H.G. Farmswatter
At a Glance
Description
A charismatic, balding gentleman with slicked-back hair and a long moustache, the ends twirled up. Wears an emerald green paisley suit with a waistcoat. Holds a crowd enraptured — speaks at such length and volume that it is impossible to get a question in. Runs the most active stall in the market from a large wooden waggon — essentially a room on wheels.
Notes
- Sells "Farmswatter's Miracle Cure" — a tonic he claims cures what ails you, helps if you are tired or angry, and works on wrinkles. "It does whatever you want it to do."
- Prices swing wildly: as high as $10–$50, as low as $1 or two cents. Maude bought it for two cents last week; this week it costs her ten dollars, because she knows it works and "the formula has been improved"
- Only one sip a day is needed; he promises buyers will want more and must return to the market next week to restock — Doctor Webb reads this as a classic addiction scam (first taste free, then raise the price on the hooked)
- His waggon is a workshop: glass vials, distilling machinery, four small pulsating unpotted cacti, a chainlinked set of doors, and a curtain hiding further rooms. Behind the curtain sits an eight-foot cactus with a heart-like flower in a vat of offal and blood
- The waggon is hitched to two horses; he intends to leave Hole as soon as the market ends and move to another town.
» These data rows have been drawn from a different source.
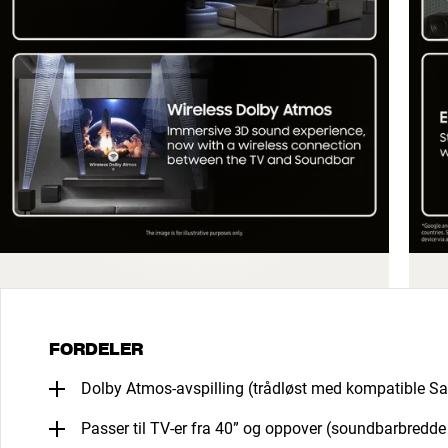
FORDELER
Dolby Atmos-avspilling (trådløst med kompatible S
Passer til TV-er fra 40” og oppover (soundbarbredd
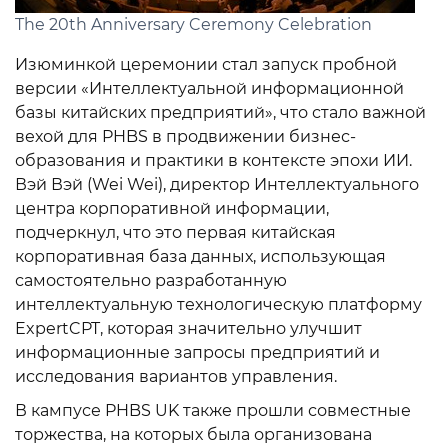
The 20th Anniversary Ceremony Celebration
Изюминкой церемонии стал запуск пробной
версии «Интеллектуальной информационной
базы китайских предприятий», что стало важной
вехой для PHBS в продвижении бизнес-
образования и практики в контексте эпохи ИИ.
Вэй Вэй (Wei Wei), директор Интеллектуального
центра корпоративной информации,
подчеркнул, что это первая китайская
корпоративная база данных, использующая
самостоятельно разработанную
интеллектуальную технологическую платформу
ExpertCPT, которая значительно улучшит
информационные запросы предприятий и
исследования вариантов управления.
В кампусе PHBS UK также прошли совместные
торжества, на которых была организована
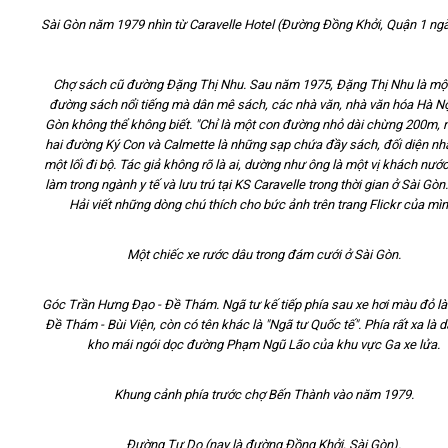
Sài Gòn năm 1979 nhìn từ Caravelle Hotel (Đường Đồng Khởi, Quận 1 ng
Chợ sách cũ đường Đặng Thị Nhu. Sau năm 1975, Đặng Thị Nhu là mộ
đường sách nổi tiếng mà dân mê sách, các nhà văn, nhà văn hóa Hà Nộ
Gòn không thể không biết. "Chỉ là một con đường nhỏ dài chừng 200m, n
hai đường Ký Con và Calmette là những sạp chứa đầy sách, đối diện nh
một lối đi bộ. Tác giả không rõ là ai, dường như ông là một vị khách nướ
làm trong ngành y tế và lưu trú tại KS Caravelle trong thời gian ở Sài Gòn.
Hải viết những dòng chú thích cho bức ảnh trên trang Flickr của mìn
Một chiếc xe rước dâu trong đám cưới ở Sài Gòn.
Góc Trần Hưng Đạo - Đề Thám. Ngã tư kế tiếp phía sau xe hơi màu đỏ là
Đề Thám - Bùi Viện, còn có tên khác là "Ngã tư Quốc tế". Phía rất xa là 
kho mái ngói dọc đường Phạm Ngũ Lão của khu vực Ga xe lửa
.
Khung cảnh phía trước chợ Bến Thành vào năm 1979.
Đường Tự Do (nay là đường Đồng Khởi, Sài Gòn).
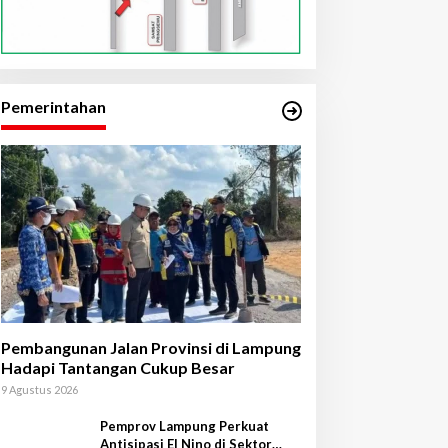
Pemerintahan
Pembangunan Jalan Provinsi di Lampung
Hadapi Tantangan Cukup Besar
9 Agustus 2026
Pemprov Lampung Perkuat
Antisipasi El Nino di Sektor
Ms March sabotaged the axle to strand him
- Diagnosed Ms March (faking drunkenness) with "a case of the melancholy exacerbated by the drink" and the "woman's disease," then asked if she wanted to be a test subject — and locked her inside the waggon
- Senses when people are trying to interfere with his work; tried to coax Cuthbert to the back of the waggon with a free sample
Session Appearances
| Session | What Happened |
|---|---|
| Session 8 | Pitched his Miracle Cure to the market crowd; sold a sample to Alfie and a bottle to Ms March; deflected Doctor Webb's questions with non-stop patter; caught Ms March tampering with his waggon and locked her inside as a "test subject"; offered Cuthbert a free sample at the back of the waggon |
Quotes
"It does whatever you want it to do. Including that thing you said about the penis."
— Session 8, to Cuthbert
"Hey, ma'am, would you like to be cured?"